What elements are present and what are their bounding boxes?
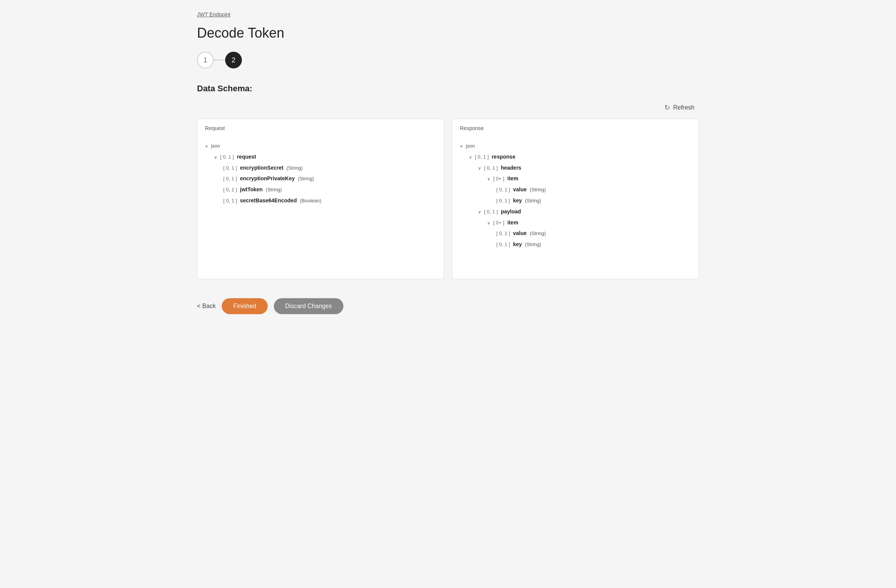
- field-name: encryptionSecret: [240, 165, 283, 171]
- request-tree: ∨ json ∨ [ 0, 1 ] request [ 0, 1 ] encry…: [197, 134, 444, 279]
- request-label-wrapper: Request: [197, 119, 444, 134]
- response-label-wrapper: Response: [452, 119, 699, 134]
- step-2-label: 2: [232, 56, 235, 64]
- step-connector: [214, 60, 225, 60]
- tree-row: ∨ [ 0+ ] item: [460, 173, 691, 184]
- range-label: [ 0, 1 ]: [496, 198, 510, 203]
- chevron-icon[interactable]: ∨: [478, 209, 481, 216]
- field-name: payload: [501, 208, 521, 215]
- field-name: response: [492, 154, 515, 160]
- tree-row: [ 0, 1 ] key (String): [460, 239, 691, 250]
- range-label: [ 0, 1 ]: [223, 165, 237, 171]
- field-type: (String): [525, 198, 541, 203]
- field-type: (String): [530, 230, 546, 236]
- node-label: json: [466, 143, 475, 149]
- chevron-icon[interactable]: ∨: [469, 154, 472, 161]
- page-title: Decode Token: [197, 25, 699, 41]
- page-container: JWT Endpoint Decode Token 1 2 Data Schem…: [182, 0, 714, 588]
- field-name: key: [513, 241, 522, 247]
- field-name: item: [507, 175, 518, 181]
- field-name: key: [513, 197, 522, 203]
- field-type: (Boolean): [300, 198, 321, 203]
- chevron-icon[interactable]: ∨: [487, 176, 490, 183]
- response-panel: Response ∨ json ∨ [ 0, 1 ] response: [452, 119, 699, 279]
- range-label: [ 0, 1 ]: [223, 198, 237, 203]
- step-1[interactable]: 1: [197, 52, 214, 68]
- tree-row: [ 0, 1 ] encryptionSecret (String): [205, 162, 436, 173]
- field-name: headers: [501, 165, 521, 171]
- refresh-icon: ↻: [664, 103, 670, 112]
- range-label: [ 0, 1 ]: [475, 154, 489, 160]
- field-type: (String): [298, 176, 314, 181]
- field-name: request: [237, 154, 256, 160]
- refresh-label: Refresh: [673, 104, 694, 111]
- refresh-button[interactable]: ↻ Refresh: [660, 101, 699, 114]
- tree-row: ∨ [ 0, 1 ] response: [460, 151, 691, 162]
- chevron-icon[interactable]: ∨: [205, 143, 208, 150]
- range-label: [ 0, 1 ]: [220, 154, 234, 160]
- breadcrumb[interactable]: JWT Endpoint: [197, 11, 699, 17]
- chevron-icon[interactable]: ∨: [478, 165, 481, 172]
- tree-row: [ 0, 1 ] value (String): [460, 228, 691, 239]
- tree-row: [ 0, 1 ] encryptionPrivateKey (String): [205, 173, 436, 184]
- field-name: secretBase64Encoded: [240, 197, 297, 203]
- node-label: json: [211, 143, 220, 149]
- field-name: item: [507, 219, 518, 226]
- field-name: jwtToken: [240, 186, 263, 192]
- field-type: (String): [530, 187, 546, 192]
- field-name: value: [513, 186, 527, 192]
- bottom-bar: < Back Finished Discard Changes: [197, 291, 699, 318]
- finished-button[interactable]: Finished: [222, 298, 267, 314]
- chevron-icon[interactable]: ∨: [460, 143, 463, 150]
- tree-row: ∨ json: [205, 140, 436, 151]
- step-2[interactable]: 2: [225, 52, 242, 68]
- schema-panels: Request ∨ json ∨ [ 0, 1 ] request: [197, 119, 699, 279]
- tree-row: ∨ [ 0, 1 ] payload: [460, 206, 691, 217]
- field-type: (String): [266, 187, 282, 192]
- range-label: [ 0, 1 ]: [223, 187, 237, 192]
- range-label: [ 0+ ]: [493, 220, 504, 226]
- step-1-label: 1: [203, 56, 207, 64]
- tree-row: [ 0, 1 ] secretBase64Encoded (Boolean): [205, 195, 436, 206]
- field-type: (String): [525, 242, 541, 247]
- range-label: [ 0, 1 ]: [496, 242, 510, 247]
- request-panel: Request ∨ json ∨ [ 0, 1 ] request: [197, 119, 444, 279]
- tree-row: [ 0, 1 ] key (String): [460, 195, 691, 206]
- discard-changes-button[interactable]: Discard Changes: [274, 298, 343, 314]
- data-schema-title: Data Schema:: [197, 84, 699, 94]
- chevron-icon[interactable]: ∨: [487, 220, 490, 227]
- range-label: [ 0, 1 ]: [496, 230, 510, 236]
- tree-row: ∨ [ 0, 1 ] request: [205, 151, 436, 162]
- range-label: [ 0, 1 ]: [223, 176, 237, 181]
- field-name: value: [513, 230, 527, 236]
- tree-row: ∨ [ 0+ ] item: [460, 217, 691, 228]
- field-name: encryptionPrivateKey: [240, 175, 295, 181]
- chevron-icon[interactable]: ∨: [214, 154, 217, 161]
- response-panel-label: Response: [460, 125, 691, 134]
- response-tree: ∨ json ∨ [ 0, 1 ] response ∨ [ 0, 1 ]: [452, 134, 699, 279]
- range-label: [ 0, 1 ]: [484, 165, 498, 171]
- tree-row: ∨ [ 0, 1 ] headers: [460, 162, 691, 173]
- request-panel-label: Request: [205, 125, 436, 134]
- field-type: (String): [286, 165, 303, 171]
- range-label: [ 0+ ]: [493, 176, 504, 181]
- steps-container: 1 2: [197, 52, 699, 68]
- refresh-bar: ↻ Refresh: [197, 101, 699, 114]
- back-button[interactable]: < Back: [197, 303, 216, 310]
- range-label: [ 0, 1 ]: [484, 209, 498, 215]
- tree-row: [ 0, 1 ] value (String): [460, 184, 691, 195]
- tree-row: [ 0, 1 ] jwtToken (String): [205, 184, 436, 195]
- tree-row: ∨ json: [460, 140, 691, 151]
- range-label: [ 0, 1 ]: [496, 187, 510, 192]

——————

Once you have counted the lines of the material that include "Back", give only that number.

__Worked solution__. 2